Writing every day is now a habit of mine. The Resistance is still there, but I won’t let him destroy my aspirations! I’m still developing the practice of posting 4 blog post every week. It’s a challenge to find the time but I’ll not accept any alibi. If this is my dream, I need to be committed to it.

Benefits

Writing has many benefits. Maybe I sound exaggerated but I’m not. Search it in Google if you don’t believe me. Writing clarifies my thoughts and pushes me to be firmer in timeless principles. It’s even a type of therapy that helps me to relieve stress. And the opportunity to make an influence to others is priceless, I won’t trade it, even for an iPhone.

Books

I’m also dreaming and hustling to publish books. I’m halfway finished writing the novel about a man struggling to regain his faith. It’s a story that touches atheism, hypocrisy, and the grace of being accepted by the Almighty again. I plan to finish it before the end of the year and publish it in eBook form.

Beginning

I wish that I’d started writing regularly when I’m still younger, maybe in high school or elementary. But as George Eliot said, “It’s never been too late to be what you might have been.” And those words are also for you, even if you already have granddaughters and grandsons.

I know well that I need to improve. Better prose, better flow, better vocabulary, and hundreds of aspects to improve on. Sometimes I wish I have the clarity and prose of these writers:

  • J.K. Rowling 
  • Stephen King 
  • Suzanne Collins 
  • Philip Yancey 
  • C.S. Lewis 
  • Malcolm Gladwell 
  • Daniel Pink 
  • The Heath Brothers 
  • Og Mandino 
But I kept on reminding myself every day that I don’t have to compare my chapter 1 of my journey to their chapter 47. It’s a journey, the most important thing is not the overrated talent, but grit, perseverance and willingness to get back up after failure and rejection. Better are always possible for those who hustle.

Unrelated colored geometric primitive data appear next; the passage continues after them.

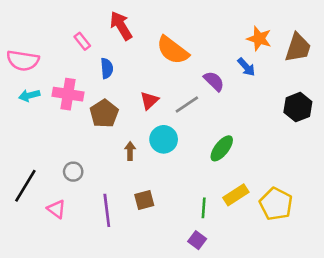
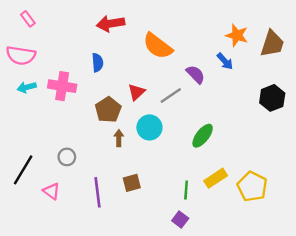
red arrow: (121, 26) -> (111, 24), turned -68
pink rectangle: (82, 41) -> (28, 19), moved
brown pentagon: (104, 114) -> (108, 110), moved

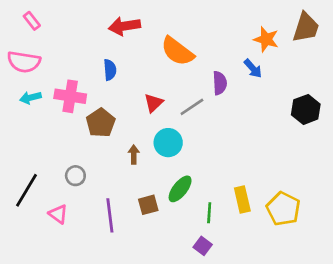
brown trapezoid: (272, 44) -> (306, 27), moved
purple semicircle: (195, 74) -> (220, 83), turned 42
brown pentagon: (108, 110) -> (101, 123), moved
green ellipse: (203, 136) -> (180, 189), moved
yellow rectangle: (216, 178) -> (242, 200), turned -70

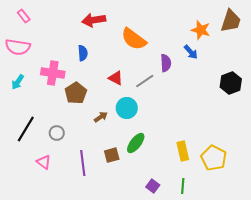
cyan arrow: (30, 98) -> (18, 82), moved, turned -42
red triangle: (154, 103) -> (116, 78), turned -49
brown arrow: (134, 155) -> (101, 117), turned 56
black line: (26, 190) -> (26, 129), moved
green line: (209, 213) -> (183, 186), moved

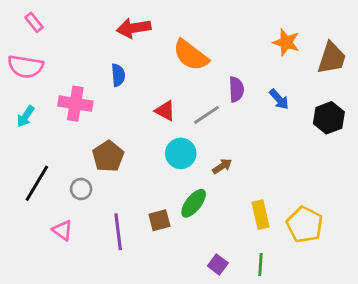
brown trapezoid: (231, 21) -> (332, 58), moved
blue arrow: (191, 52) -> (279, 99), moved
brown pentagon: (76, 93) -> (108, 156), moved
brown arrow: (101, 117) -> (222, 166), moved

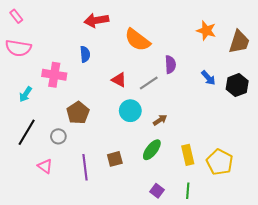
pink rectangle: (34, 22) -> (16, 16), moved
blue arrow: (279, 99) -> (208, 78), moved
cyan arrow: (26, 116) -> (26, 94), moved
green ellipse: (194, 203) -> (152, 150), moved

Critics will never be silenced once and for all. What they will say may hit a very sensitive chord in you, but always remember that it’s not your job to be perfect, compare or please them, your job is to create. The dreamers are the ones who count, not the chickens chucking criticisms. “The people who are crazy enough to think that they change the world - are the ones who do,” said Steve Jobs.

I won’t give up. God gave me the passion and the talent (which I’m nurturing) to express ideas. I want to contribute something and serve others in this way. Maybe I’ll not do an ambush evangelism inside a (I think it’s for the extreme extroverts), but I can glide in the online world to proclaim His goodness.

Walking alone yesterday in the fields, I received a thought. It may sound corny or sentimental to you, but I believe it is true - through writing everyone can ‘Make a difference. One article at a time.’